Le nascite sembrano essere solo funzionali alle esigenze sociali, senza alcuna possibilità di autodeterminarsi in ragione dei desideri genitoriali, tanto che in molti romanzi citati nel tuo saggio, la procreazione deve essere svuotata dall’eros. Non è un caso, infatti, che il tema della procreazione e del controllo dei corpi intersechi quello, apparentemente lontano, del linguaggio. Accanto al tema dello sfruttamento riproduttivo, la questione del silenzio femminile sulla questione sembra infatti caratterizzarsi come una delle più urgenti. Tuttavia, in molte narrazioni distopiche alle donne è impedito l’uso della parola come mezzo di costruzione di sé. Le donne subiscono in silenzio, oggi le donne che parlano sono ascoltate secondo te? O c’è ancora un pregiudizio?

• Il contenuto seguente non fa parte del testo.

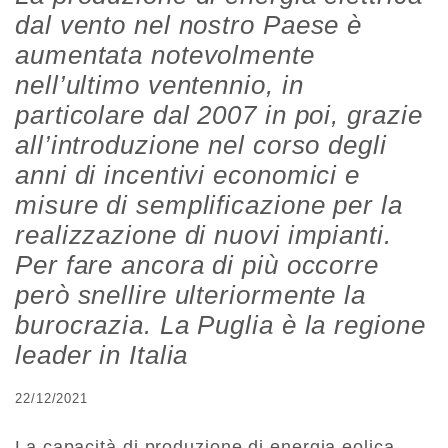
dal vento nel nostro Paese è
aumentata notevolmente
nell’ultimo ventennio, in
particolare dal 2007 in poi, grazie
all’introduzione nel corso degli
anni di incentivi economici e
misure di semplificazione per la
realizzazione di nuovi impianti.
Per fare ancora di più occorre
però snellire ulteriormente la
burocrazia. La Puglia è la regione
leader in Italia
22/12/2021
La capacità di produzione di energia eolica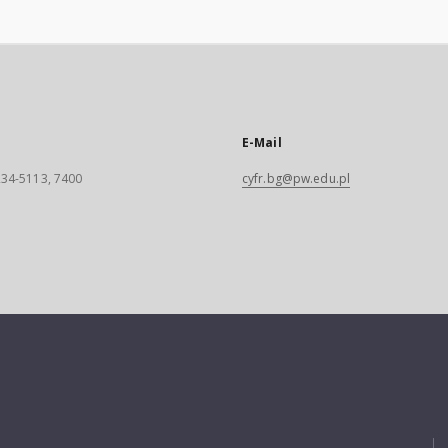
E-Mail
 234-5113, 7400
cyfr.bg@pw.edu.pl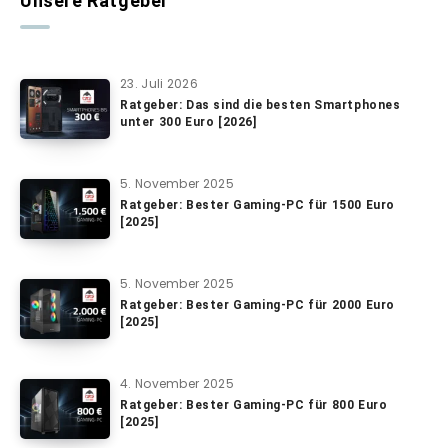
Unsere Ratgeber
23. Juli 2026
Ratgeber: Das sind die besten Smartphones
unter 300 Euro [2026]
5. November 2025
Ratgeber: Bester Gaming-PC für 1500 Euro
[2025]
5. November 2025
Ratgeber: Bester Gaming-PC für 2000 Euro
[2025]
4. November 2025
Ratgeber: Bester Gaming-PC für 800 Euro
[2025]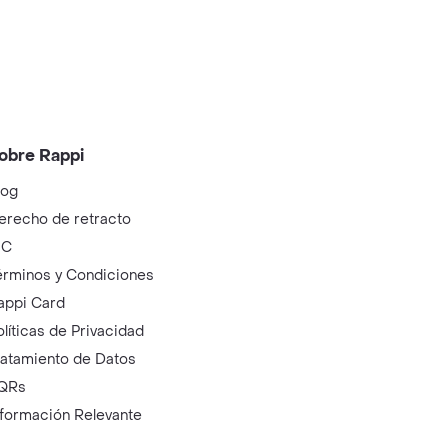
obre Rappi
log
erecho de retracto
IC
érminos y Condiciones
appi Card
olíticas de Privacidad
ratamiento de Datos
QRs
nformación Relevante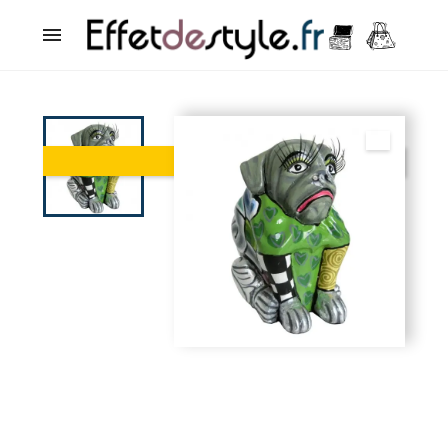

PROMO !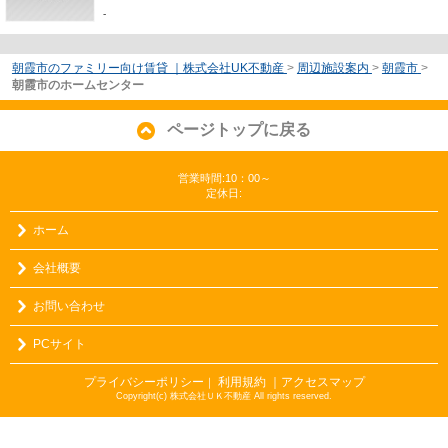
-
朝霞市のファミリー向け賃貸 ｜株式会社UK不動産
>
周辺施設案内
>
朝霞市
>
朝霞市のホームセンター
ページトップに戻る
営業時間:10：00～
定休日:
ホーム
会社概要
お問い合わせ
PCサイト
プライバシーポリシー
利用規約
｜アクセスマップ
｜
Copyright(c) 株式会社ＵＫ不動産 All rights reserved.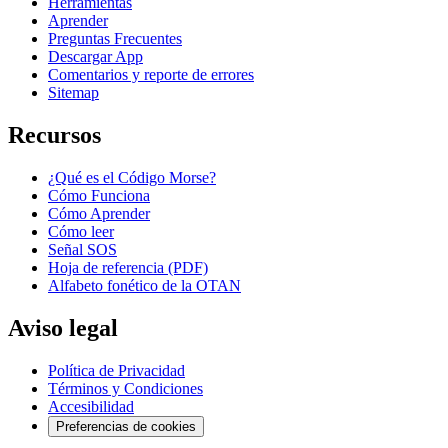
Herramientas
Aprender
Preguntas Frecuentes
Descargar App
Comentarios y reporte de errores
Sitemap
Recursos
¿Qué es el Código Morse?
Cómo Funciona
Cómo Aprender
Cómo leer
Señal SOS
Hoja de referencia (PDF)
Alfabeto fonético de la OTAN
Aviso legal
Política de Privacidad
Términos y Condiciones
Accesibilidad
Preferencias de cookies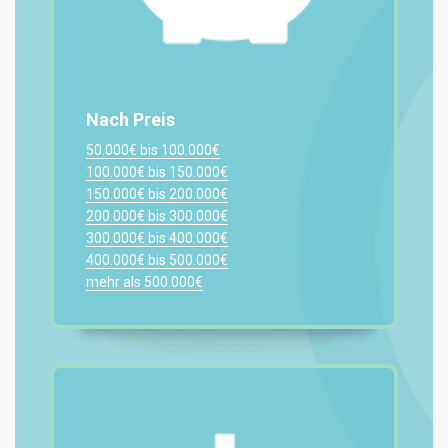
Nach Preis
50.000€ bis 100.000€
100.000€ bis 150.000€
150.000€ bis 200.000€
200.000€ bis 300.000€
300.000€ bis 400.000€
400.000€ bis 500.000€
mehr als 500.000€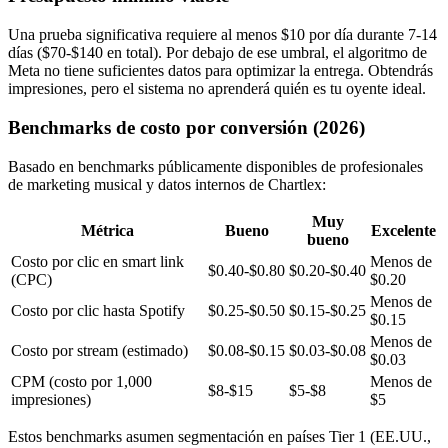
Una prueba significativa requiere al menos $10 por día durante 7-14
días ($70-$140 en total). Por debajo de ese umbral, el algoritmo de
Meta no tiene suficientes datos para optimizar la entrega. Obtendrás
impresiones, pero el sistema no aprenderá quién es tu oyente ideal.
Benchmarks de costo por conversión (2026)
Basado en benchmarks públicamente disponibles de profesionales
de marketing musical y datos internos de Chartlex:
Muy
Métrica
Bueno
Excelente
bueno
Costo por clic en smart link
Menos de
$0.40-$0.80
$0.20-$0.40
(CPC)
$0.20
Menos de
Costo por clic hasta Spotify
$0.25-$0.50
$0.15-$0.25
$0.15
Menos de
Costo por stream (estimado)
$0.08-$0.15
$0.03-$0.08
$0.03
CPM (costo por 1,000
Menos de
$8-$15
$5-$8
impresiones)
$5
Estos benchmarks asumen segmentación en países Tier 1 (EE.UU.,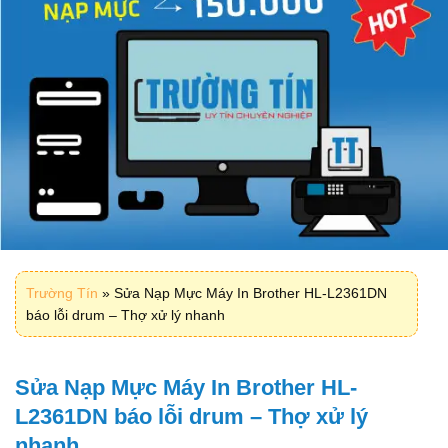
Trường Tín
»
Sửa Nạp Mực Máy In Brother HL-L2361DN
báo lỗi drum – Thợ xử lý nhanh
Sửa Nạp Mực Máy In Brother HL-
L2361DN báo lỗi drum – Thợ xử lý
nhanh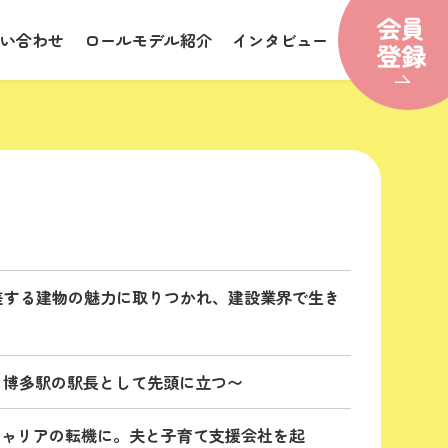
い合わせ
ロールモデル紹介
インタビュー
差する建物の魅力に取りつかれ、建設業界で生き
、博多駅の駅長として先頭に立つ〜
キャリアの転機に。夫と子育て支援会社を起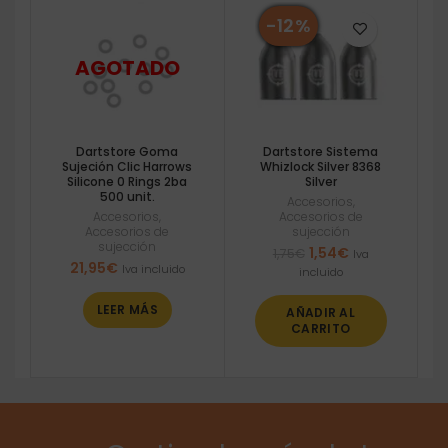
-12%
Dartstore Goma
Dartstore Sistema
Sujeción Clic Harrows
Whizlock Silver 8368
Silicone 0 Rings 2ba
Silver
500 unit.
Accesorios
,
Accesorios
,
Accesorios de
Accesorios de
sujección
sujección
El
El
1,54
€
1,75
€
Iva
21,95
€
precio
precio
Iva incluido
incluido
original
actual
era:
es:
LEER MÁS
AÑADIR AL
1,75€.
1,54€.
CARRITO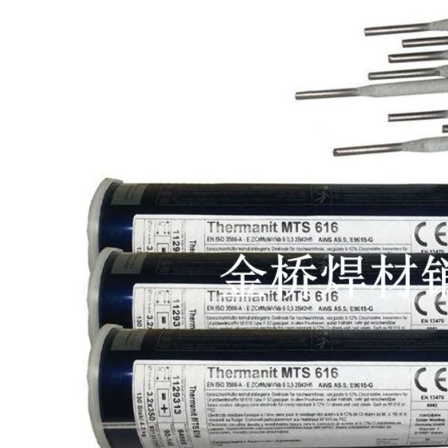
Hộp thép không gỉ
SIMICK SILIP STRIPE
304 Dải A102 E308-
SINH HÀNH Dây hàn
61.0/1.2/1.4/1.6/1.8/2.0/2.5/3.2
45%25%15%10%30%35%40%56%72%P
que hàn đồng thau
pho và Hàn chip
đồng 钎 que hàn 2.5
374,000
211,000
TIG-50 ARC Hàn dây
hàn thép carbon J50
Vonsten Carbide
cầu vàng
Wear -resistant Pile
TG50/Atlantic CHG-
Hàn sọc D707
6/1.6/2.0/2.5/3.2
D998D958D888D628
que hàn kim tín 2.5
D658D708D212D256
cáp hàn
523,000
282,000
Hoa Kỳ
MG600/MG777/WE777/WE6
Thượng Hải Sitai
triệu năng lượng Dải
Cobalt Dây hàn dựa
điện Nhập khẩu Dải
trên Cobalt
hợp kim đặc biệt
Stellite6/12 Casting
máy hàn zx7 250
Casting Rod Strip
Dải hàn dựa trên cơ
576,000
sở D802D812 que
hàn chống mài mòn
Dây hàn cốt lõi bằng
302,000
thép không gỉ Đại
Tây Dương CHT308
309 316L 321 310 1.0
Năng lượng điện
1.2 SPOT MIỄN PHÍ
Thượng Hải PP-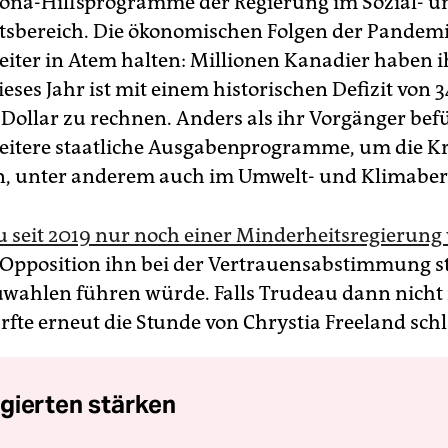
rona-Hilfsprogramme der Regierung im Sozial- u
sbereich. Die ökonomischen Folgen der Pandem
eiter in Atem halten: Millionen Kanadier haben i
ieses Jahr ist mit einem historischen Defizit von 
 Dollar zu rechnen. Anders als ihr Vorgänger bef
eitere staatliche Ausgabenprogramme, um die Kr
, unter anderem auch im Umwelt- und Klimaber
 seit 2019 nur noch einer Minderheitsregierung 
 Opposition ihn bei der Vertrauensabstimmung s
wahlen führen würde. Falls ­Trudeau dann nich
ürfte erneut die Stunde von Chrystia Freeland sch
gierten stärken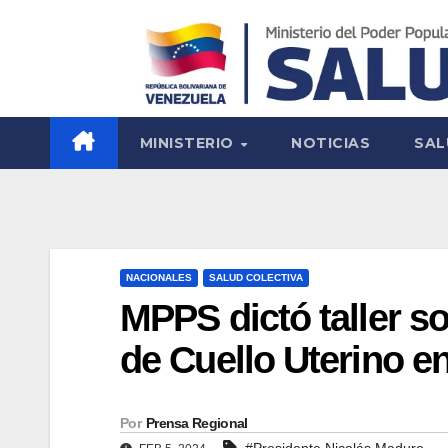
MINISTERIO
NOTICIAS
SAL
NACIONALES
SALUD COLECTIVA
MPPS dictó taller s
de Cuello Uterino e
Por
Prensa Regional
#Presidente Nicolás Maduro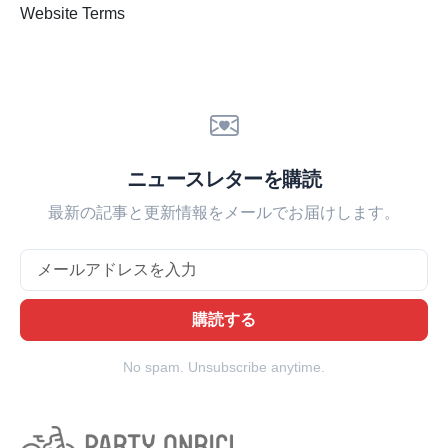
Website Terms
ニュースレターを購読
最新の記事と更新情報をメールでお届けします。
Email
購読する
No spam. Unsubscribe anytime.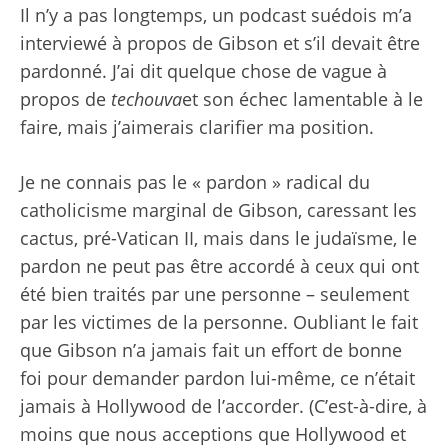
Il n’y a pas longtemps, un podcast suédois m’a
interviewé à propos de Gibson et s’il devait être
pardonné. J’ai dit quelque chose de vague à
propos de
techouva
et son échec lamentable à le
faire, mais j’aimerais clarifier ma position.
Je ne connais pas le « pardon » radical du
catholicisme marginal de Gibson, caressant les
cactus, pré-Vatican II, mais dans le judaïsme, le
pardon ne peut pas être accordé à ceux qui ont
été bien traités par une personne – seulement
par les victimes de la personne. Oubliant le fait
que Gibson n’a jamais fait un effort de bonne
foi pour demander pardon lui-même, ce n’était
jamais à Hollywood de l’accorder. (C’est-à-dire, à
moins que nous acceptions que Hollywood et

«Oggi quando vedo una donna incinta, penso: “ecco, ora faranno il baby shower”, già il nome stesso della pratica va a guardare l’idea della “spettacolarizzazione” di un bambino non ancora nato, e solo per far vedere alla società, che “io sto dando la vita”, e tu, cosa stai facendo? Si fanno bambini per un’esigenza sociale, non c’è più quella gioia dell’attesa, sembra quasi che stiano vivendo anche loro l’idillio della Mother Surrogacy, in un certo senso, con la differenza che loro non dovranno scomparire in seguito al parto. Inoltre, l’idea stessa della procreazione, del sesso per avere un figlio, è diventata una meccanicizzazione, insomma, non c’è l’idea di stare facendo un figlio facendo l’amore, anzi, come si è visto nei romanzi citati, si ricorre sempre di più all’idea del “sesso pulito”, no? Tuttavia, i figli si fanno ancora, non importa il modo, ma si fanno, a discapito della sovrappolazione, a discapito di quelle donne che invece non vogliono avere figli, donne che non vengono assolutamente ascoltate, anzi, s’insiste a dire: “eh, poi cambierai idea, vedrai… è la cosa più bella che tu possa fare”. Sin da bambine veniamo sottoposte a questa “tortura” psicologica, anziché dare priorità alle altre cose, come la carriera, veniamo racchiuse nell’era della Madre che si prende Cura della prole. Le donne vengono silenziate e in modi diversi, e la distopia, in questo aiuta, basta pensare al romanzo Vox di Christina Dalcher. Abbiamo parlato della Atwood, no? C’è una cosa che mi preme far notare: la narratrice è donna, lei sta chiedendo di venire ascoltata. Lo chiede, non lo pretende. Non pretendiamo di venire ascoltate, chiediamo, è diverso, come se volessimo, inconsciamente di “minimizzarci”, di non occupare troppo spazio, e questo in vari contesti».